BHA operates seven fixed clinics in Palm Bay, Malabar, Port St. John, Rockledge, Melbourne and Titusville, along with their principal clinic on Sarno Road in Melbourne. BHA also operates Mobile Health Units to provide professional medical and dental care to Brevard’s residents “where they are” – on the streets, in shelters, at soup kitchens and at drop-in centers. According to their website,
“We currently provide services to approximately 2,500 Brevard County citizens that present as homeless.”
The Community Health Needs Assessment, identifies the priority areas that Health First will address and the strategies they will use. “The most successful Community Benefit programs around the country identify areas where a tangible difference can be made, and we identified two,” Seeley said.
“The first, was access to health care, when it is needed, where it is needed, regardless of the ability to pay. The second was overweight/ obesity, poor nutrition and/or lack of physical activity and its relationship to chronic diseases, especially at the pediatric level.”
The second area of focus has led to a partnership with the Brevard Public Schools, to enhance their physical education programs for middle schools with the purchase of new gym equipment. Health First has also partnered with the United Way of Brevard in supporting the Health First Mayors’ Fitness Challenge for the past three years. This community- wide initiative encourages mayors of Brevard County’s municipalities to get their residents moving and adopt a healthier lifestyle. This year, there were 2,445 participants and eleven municipalities participating with the City of Cocoa Beach receiving the award for “Most Fit City.”

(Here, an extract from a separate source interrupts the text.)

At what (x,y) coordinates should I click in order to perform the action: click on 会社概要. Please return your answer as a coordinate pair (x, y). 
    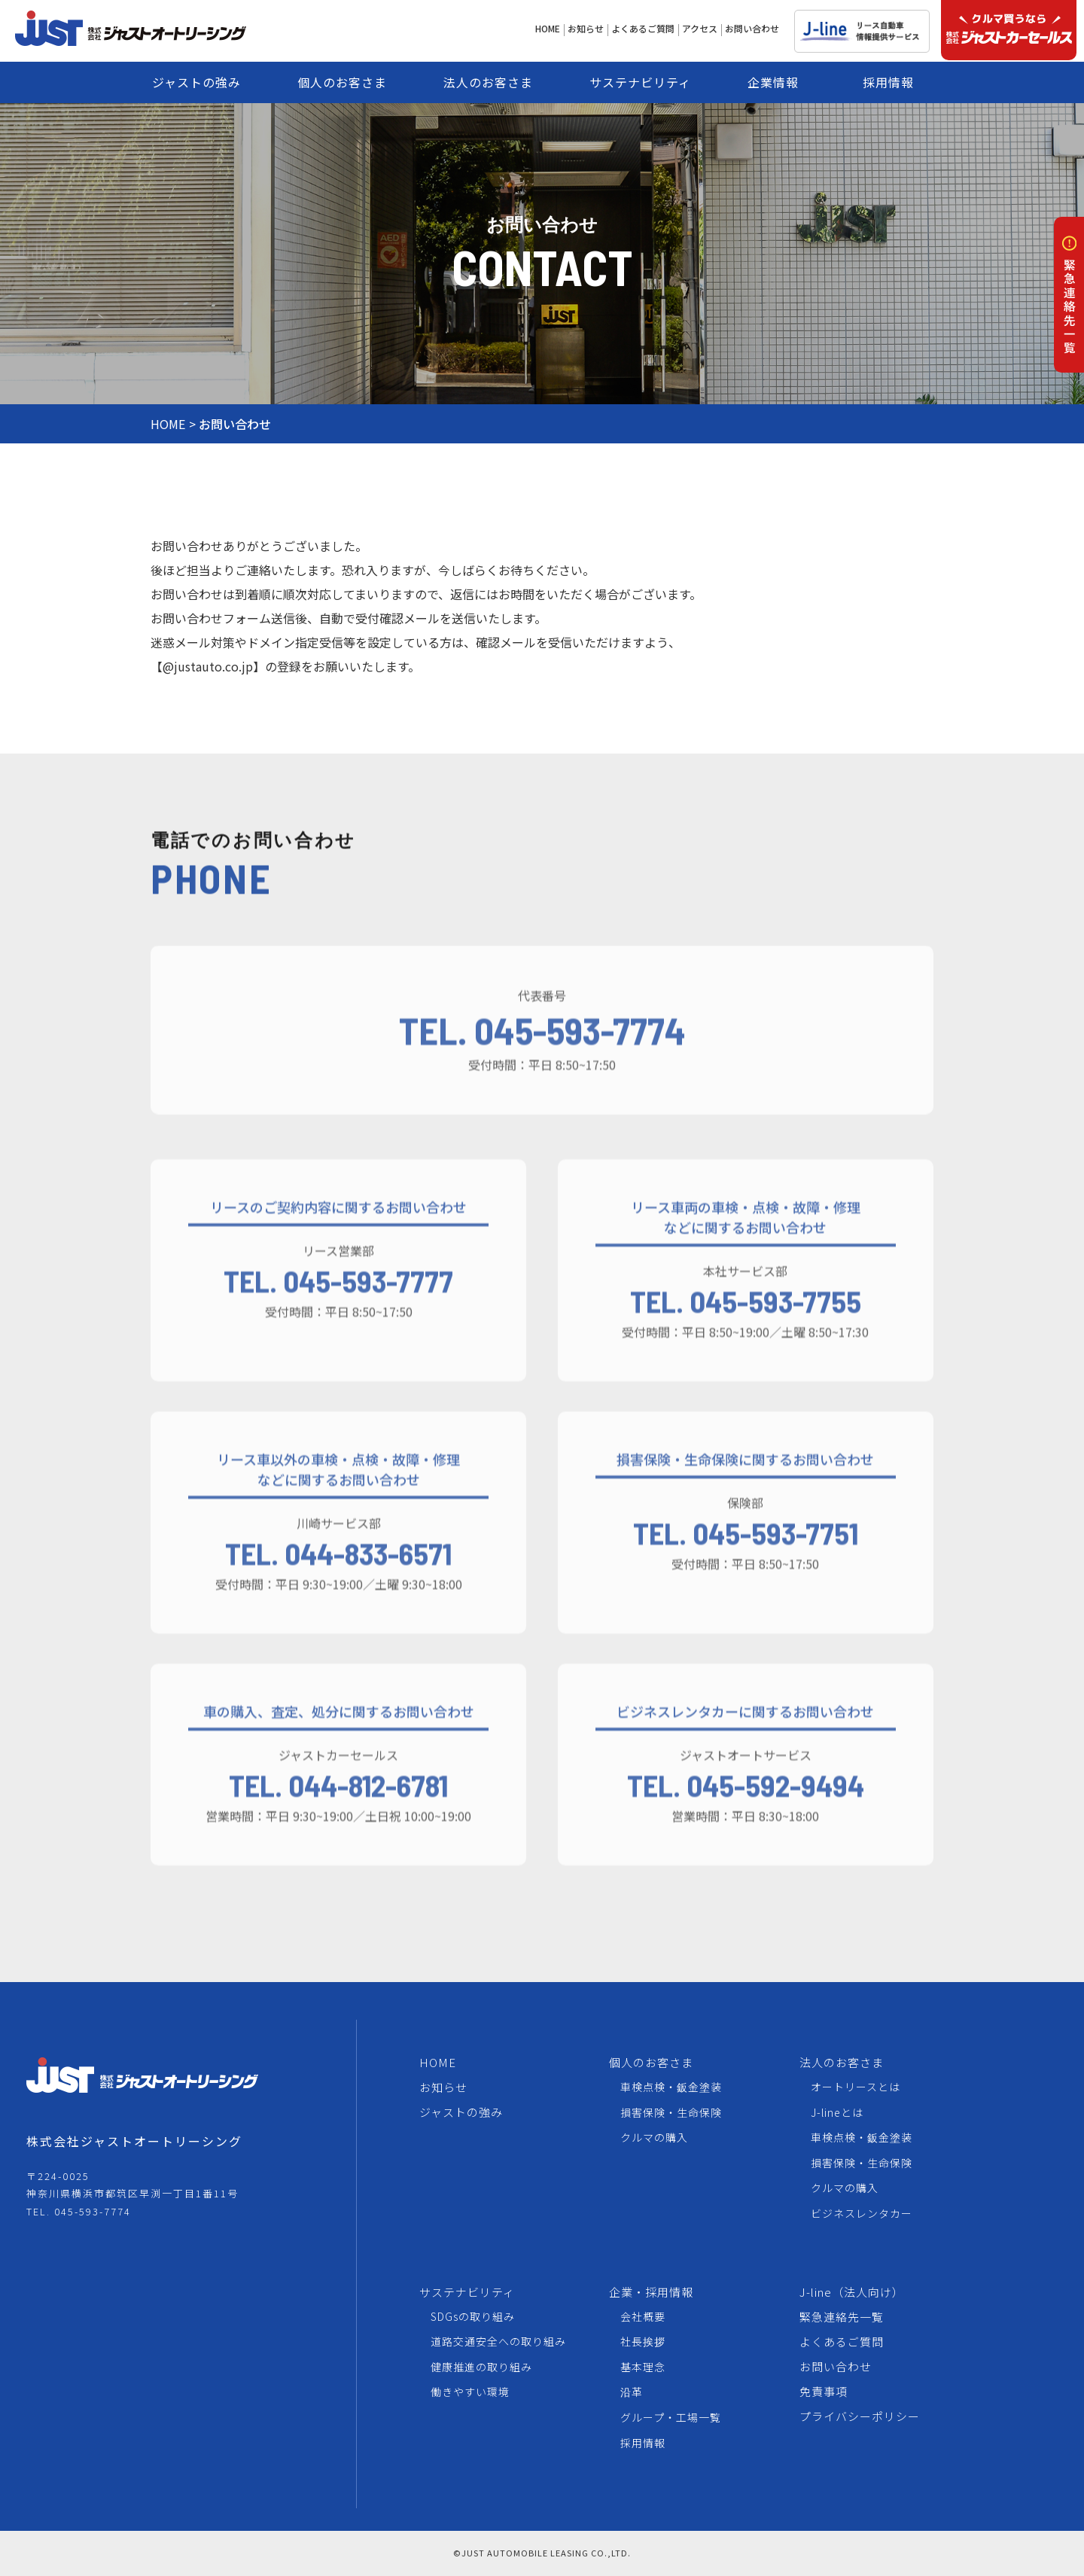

In addition, a Great Weight-off competition for adults was held to recognize the male and female participant losing the largest percentage of their body weight during the competition. The female winner from Palm Bay announced that the Challenge inspired her to start eating more sensibly, resulting in losing 41.8 pounds or 16% of her body weight in just 8 weeks. She stated that she is about halfway to her goal and winning this competition has given her an added incentive.
To help develop healthy lifestyles among our most vulnerable communities, Health First supports the Boys & Girls Clubs of Central Florida and The Children’s Hunger Project. Every day after school and all summer long, Boys and Girls Clubs provide a safe and caring experience for children between the ages of 6 and 18 from the region’s most disadvantaged neighborhoods, at no or little cost to their families. “At Boys & Girls Clubs of Central Florida, we believe that every child, regardless of income or life circumstance, should be empowered to excel in school, become good citizens and lead healthy, productive lives,” their website states.
Childhood hunger leads to a weaker immune system, difficulty in learning and paying attention in class, along with being able to behave properly to retain what they learn. In addition, hungry kids are sick more often and have lower academic achievement. In Brevard over 50 percent of students qualify for a reduced-price meal program, and Brevard Public Schools works valiantly to provide both a healthy breakfast and lunch for those who need it. The Children’s Hunger Project is a Brevard-based program that works to see students through the weekend, by providing weekend meals that students can take home in backpacks.
Through Health First’s giving back initiatives and partnerships, these programs and the services are able to impact families and individuals across the county, every day. It helps to level the field in terms of access to essential medical services and not only provides care to the sick, it helps to improve the wellness and health of everyone in Brevard.